Co-pilots must mind-meld—or “drift”—with each other in order to operate their machine in synchronicity, and when Yancy is killed, Raleigh is left without a partner. It doesn’t seem to matter for a while, though: The script isn’t very clear on this, but after a 20-minute opening that details several attacks, the story jumps five years into the future and Raleigh is working construction. Apparently the attacks stopped and fighters were no longer needed; soon, however, Raleigh is called to duty again and reluctantly reassembles with his team, droning to Stacker, “I can’t have anyone else in my head again.”
But if Raleigh wants to go back to saving the world, he has no choice. After seeing the skills of apprentice Mako Mori (Rinko Kikuchi), Raleigh demands that she be his co-pilot, to the reluctance of her mentor, Stacker, with whom she has a deeper relationship than Raleigh knows. Also part of the crew is researcher Newton Geiszler, who’s played by Charlie Day and seems to be meant as comic relief, though he’s predominantly a source of highly irritating screeching. Hellboy’s Ron Perlman shows up as well, though his caricature-like character, some kind of black marketer, could have been omitted completely.
There are so many battles and so much destruction in Pacific Rim, all edited frenetically, that the film gets really boring really quickly. It’s no surprise that its look is dystopian—all the rage these days—with some pieces of the set seemingly borrowed from the Total Recall remake. Other films you’ll be reminded of: The Hunger Games, The Host, Cloverfield, Battleship, a touch of The Perfect Storm, and any number of Godzillas. The 3-D pops more than recent releases, especially the post-converted ones, but it gets distracting. Is the viewing experience truly enhanced if, say, it looks as if the arm of foreground character is in your face when he turns sideways? Worse, the kaijus and fighter machines look so similar, it’s difficult to tell whom you should be rooting for.
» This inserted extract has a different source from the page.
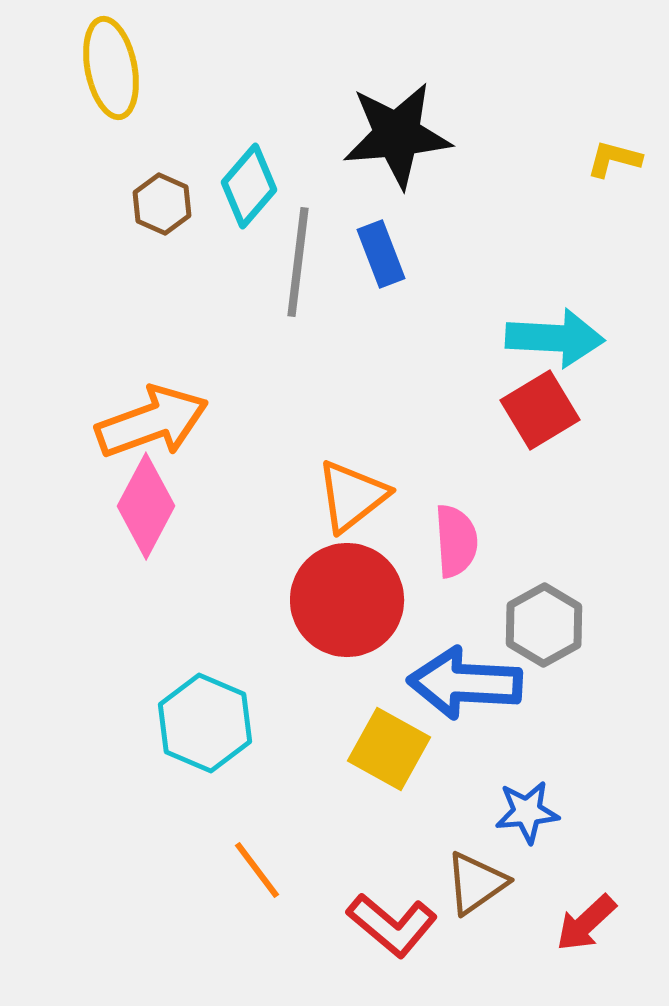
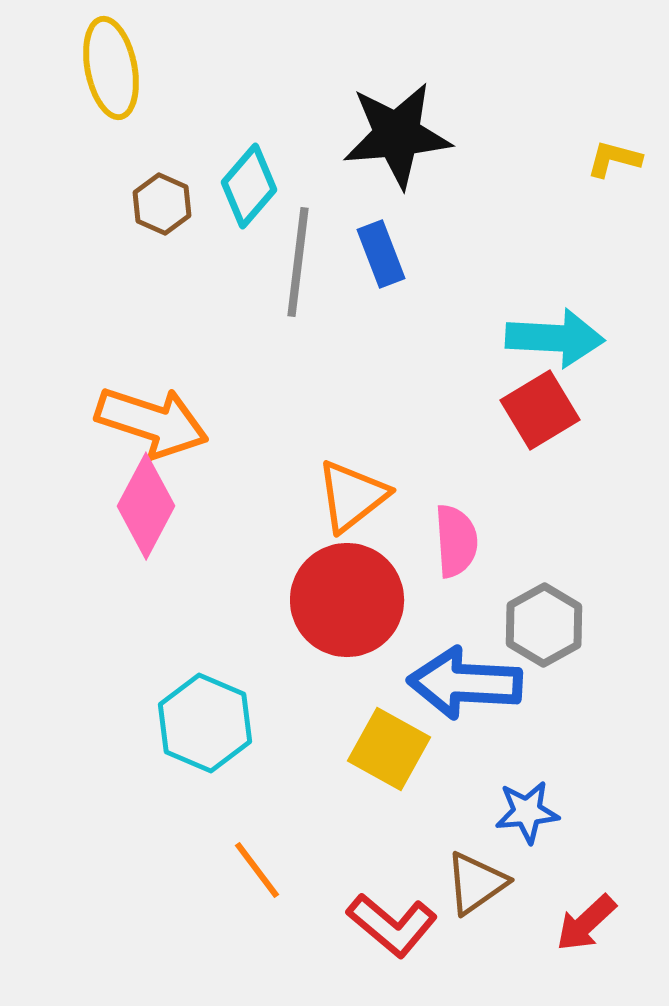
orange arrow: rotated 38 degrees clockwise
The early soundtrack, at least, is intense and Inception-like—but then composer Ramin Djawadi seems to give up, offering eye-rolling uncertainty/action/triumph clichés. The entire film is a cliché, really, with zero creativity or subtlety in dialogue (“Let’s get the bastard!”), story arc, or development details. Del Toro employs a shaky cam. There’s a big speech. Lots of insistent/barking commands and gape-mouthed staring at screens. And if you think it all might end on a down note—come on, it’s summer. And summer should never be del Toro’s season.